Lorena grew up here, too. Her father worked in the shipyard. Almost everybody’s father worked in the shipyard. It promised good jobs and steady work as long as there was war. War feeds this town. It makes it grow. With World War II, then with Korea, the shipyard crystallized into a geometry of cranes and gantries and angular ships that shadowed it all. The riverfront became a city of ships and the water grew still and black. And over it all rang a carillon of steel that played the songs of war.

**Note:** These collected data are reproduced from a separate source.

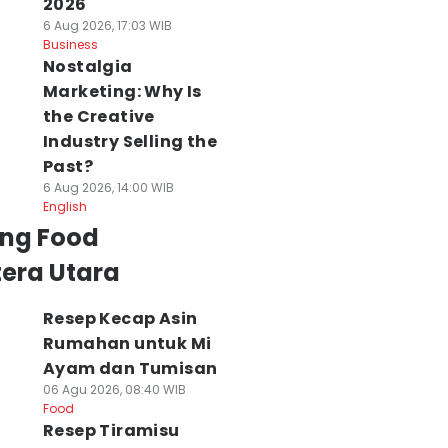
2026
6 Aug 2026, 17:03 WIB
Business
Nostalgia
Marketing: Why Is
the Creative
Industry Selling the
Past?
6 Aug 2026, 14:00 WIB
English
ing Food
era Utara
Resep Kecap Asin
Rumahan untuk Mi
Ayam dan Tumisan
06 Agu 2026, 08:40 WIB
Food
Resep Tiramisu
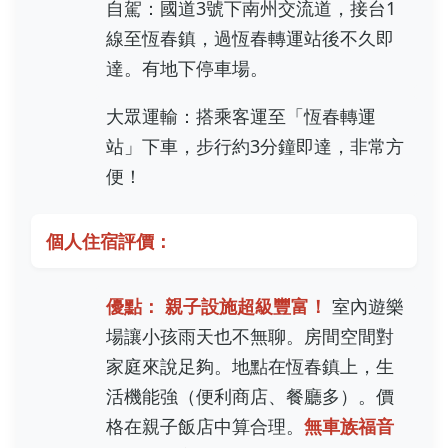
自駕：國道3號下南州交流道，接台1
線至恆春鎮，過恆春轉運站後不久即
達。有地下停車場。
大眾運輸：搭乘客運至「恆春轉運
站」下車，步行約3分鐘即達，非常方
便！
個人住宿評價：
優點：
親子設施超級豐富！
室內遊樂
場讓小孩雨天也不無聊。房間空間對
家庭來說足夠。地點在恆春鎮上，生
活機能強（便利商店、餐廳多）。價
格在親子飯店中算合理。
無車族福音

Lorena is sick of it. She feels like she’s in the bottom of a brown paper bag. Sometimes when she goes with Delia to a matinee, she thinks that what she’s watching is what’s outside the bag, it’s notall shipyard and the A&P and running the Hoover under the couch. It should be a Technicolor world, and she should be Doris Day. But then she comes out blinking in the sunlight and leaves it all behind her in the Paramount.

DELLA’S ALREADY IN line when Lorena huffs up out of breath from running across the parking lot. “Where did all these people come from?” she complains, flattening the top of her hair where the wind poufed it out. The line stretches before them and ends at the door of a bright yellow trailer—the very same trailer featured in the Lucille Ball-Desi Arnaz movie
The Long, Long Trailer
—parked smack in the middle of the A&P parking lot on its tour of the country.

“I told you we had to get here early,” Delia says, tapping at the face of her Bulova. “It’s already nine-thirty.”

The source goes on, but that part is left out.